A novembre 2012 gli occupati sono 22 milioni 873 mila, e risultano in diminuzione dello 0,2% sia rispetto a ottobre (-42 mila) sia su base annua (-37 mila).

Ma questa cifra risulta contenuta solo grazie al ricorso massiccio alla cassa integrazione (oltre un miliarfdo di ore, nel 2012), che consente di far figurare il lavoratore come ancora formalmente occupato.

Anche il numero di disoccupati, pari a 2 milioni 870 mila, registra un lieve calo (-2 mila) rispetto a ottobre. La diminuzione della disoccupazione riguarda la sola componente femminile. Su base annua la disoccupazione cresce invece del 21,4% (+507 mila unità).
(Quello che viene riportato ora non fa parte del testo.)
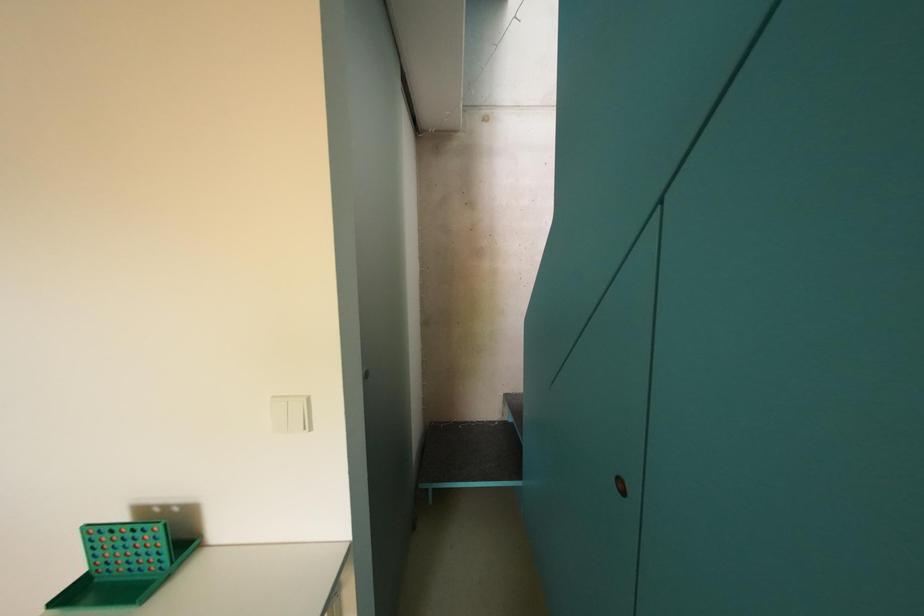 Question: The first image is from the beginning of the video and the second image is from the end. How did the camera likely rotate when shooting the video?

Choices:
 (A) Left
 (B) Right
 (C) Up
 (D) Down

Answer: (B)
Il tasso di disoccupazione si attesta pertanto all’11,1%, invariato rispetto a ottobre e in aumento di 1,8 punti percentuali nei dodici mesi. Anche in questa percentuale ha un grosso ruolo la cassa integrazione, che attenua gli effettti reddituali (e statistici) della perdita del lavoro. ma bisognerà vedere, da quest’anno in poi, gli effetti della “riforma Fornero” degli ammortizzatori sociali, che ha conservato soltanto la casa integrazione ordinaria (in casi di crisi aziendale per motivi eccezionali, come un’allubione o un terremoto), cancellando la straordinaria e quella in deroga; nonché la riduzione del periodo coperto dalla “mobilità”, oraassimilata all’assegno di disoccupazione (Aspi).
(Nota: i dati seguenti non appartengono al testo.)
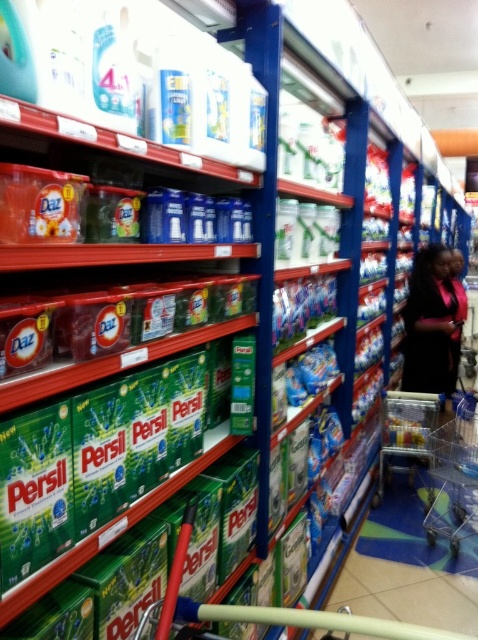 You are standing in the supermarket aisle and see the dark blue fabric dress at lower right and the metallic silver shopping cart at lower right. Which one is positioned more to the right side of the aisle?

The dark blue fabric dress at lower right is positioned to the right of the metallic silver shopping cart at lower right, so the dress is more to the right side of the aisle.

You are standing in the supermarket aisle and want to reach both the point at coordinates (434,444) and the point at coordinates (403,417). Which point should you move towards first to reach the closer one?

You should move towards point (434,444) first because it is closer to you than point (403,417).

You are a customer in the supermarket and see the dark blue fabric dress at lower right and the metallic silver shopping cart at lower right. Which object is larger in size?

The dark blue fabric dress at lower right is bigger than the metallic silver shopping cart at lower right.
Tra i 15-24enni le persone in cerca di lavoro sono 641 mila e rappresentano il 10,6% della popolazione in questa fascia d’età. Il tasso di disoccupazione dei 15-24enni, ovvero l’incidenza dei disoccupati sul totale di quelli occupati o in cerca, è pari al 37,1%, in aumento di 0,7 punti percentuali rispetto al mese precedente e di 5,0 punti nel confronto con l’anno precedente. Un 5% in più totalmente da attribuire al duo Fornero-Monti, insomma. Oltre che alle “nostre” imprese in fuga verso paesi ancora più low cost del nostro.

Il numero di persone “inattive” tra i 15 e i 64 anni aumenta dello 0,3% rispetto al mese precedente (+39 mila unità). Il tasso di inattività si attesta al 36,1%, in crescita di 0,1 punti percentuali in termini congiunturali e in diminuzione di 1,2 punti su base annua. Anche questo è un dato importante, perché segna un’inversione di tendenza. Fin qui, infatti, gli “inattivi” risultavano quasi sempre in diminuzione, perché il numero degli “anziani” che andava in pensione era sempre più alto di quello dei giovani che entravano nell’età lavorativa. Ora un’altra “riforma Fornero”, quella delle pensioni, ha allungato drasticamente l’età pensionabile; e quindi gli “anziani” non possono più lasciare il lavoro. E i giovani (quel 5% in più di disoccupati grida vendetta…) non possono entrare.